1. Partial solution? path — the elements picked so far.
2. Complete? Once we’ve made a decision about every index.
3. Choices? Include or skip nums[i].
4. Legality? No constraint — every choice is legal.
5. Undo? Pop after recursing into the “include” branch.

The whole power set in 8 lines.

Code — include/skip variant

void bt(int i, vector<int>& nums, vector<int>& path, vector<vector<int>>& out) {
    if (i == (int)nums.size()) { out.push_back(path); return; }
    path.push_back(nums[i]);
    bt(i + 1, nums, path, out);
    path.pop_back();
    bt(i + 1, nums, path, out);
}
vector<vector<int>> subsets(vector<int>& nums) {
    vector<vector<int>> out;
    vector<int> path;
    bt(0, nums, path, out);
    return out;
}

def subsets(nums):
    out, path = [], []
    def bt(i):
        if i == len(nums):
            out.append(path[:])
            return
        path.append(nums[i]); bt(i + 1); path.pop()
        bt(i + 1)
    bt(0)
    return out

void bt(int i, int[] nums, List<Integer> path, List<List<Integer>> out) {
    if (i == nums.length) { out.add(new ArrayList<>(path)); return; }
    path.add(nums[i]);
    bt(i + 1, nums, path, out);
    path.remove(path.size() - 1);
    bt(i + 1, nums, path, out);
}
public List<List<Integer>> subsets(int[] nums) {
    List<List<Integer>> out = new ArrayList<>();
    bt(0, nums, new ArrayList<>(), out);
    return out;
}

Alternate code — iterate-over-remaining variant

Every node of the recursion tree IS a subset; we record at every entry instead of only at leaves.

def subsets(nums):
    out, path = [], []
    def bt(start):
        out.append(path[:])
        for i in range(start, len(nums)):
            path.append(nums[i])
            bt(i + 1)
            path.pop()
    bt(0)
    return out

Both are correct.
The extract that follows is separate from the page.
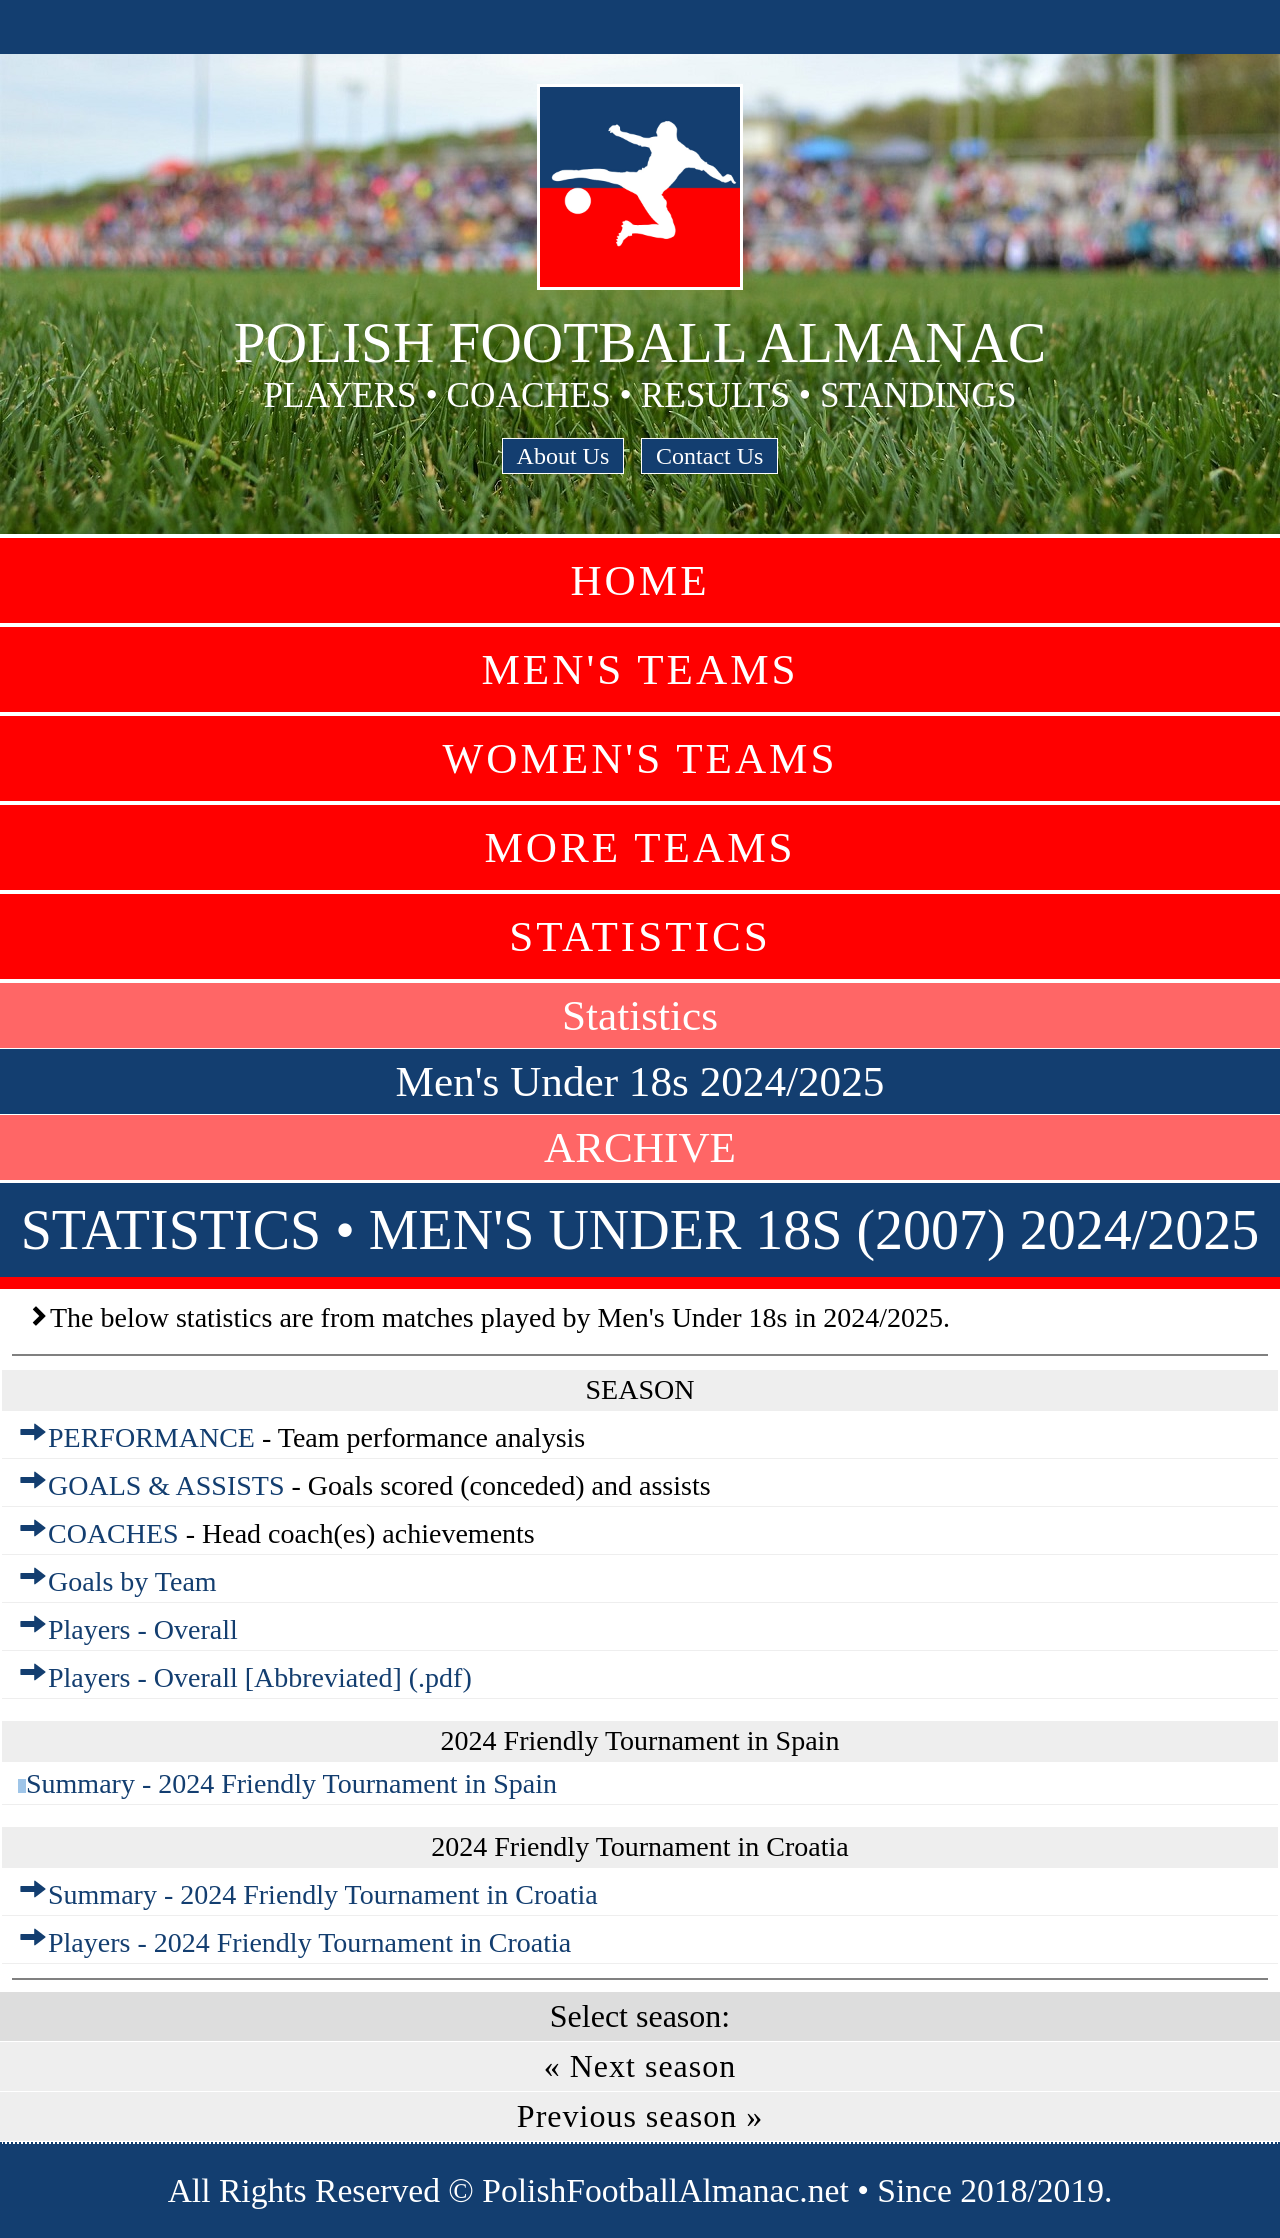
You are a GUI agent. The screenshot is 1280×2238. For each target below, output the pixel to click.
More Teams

The iterate-over-remaining form is friendlier for follow-ups (subsets with duplicates, combinations, combination sum).

Bonus — bitmask iterative form

For n <= 20, the entire power set fits in 2^n integers. Iterate mask from 0 to 2^n - 1 and read its bits:

def subsets(nums):
    n = len(nums)
    return [[nums[i] for i in range(n) if mask >> i & 1]
            for mask in range(1 << n)]

No recursion at all, O(2^n × n) time, O(1) aux space. A favorite of competitive programmers.

Analysis

• Time: O(2^n × n) — there are 2^n subsets, each costing O(n) to copy.
• Space: O(n) recursion stack plus O(2^n × n) for the output.

Same skin

• Subsets II (input has duplicates) — sort, then in the iterate-over-remaining form skip nums[i] if i > start && nums[i] == nums[i - 1].
• Letter Case Permutation — at each character, choose lowercase or uppercase if alphabetic.
• Binary Watch — pick k of the 4 + 6 LEDs to be on; subset of size exactly k.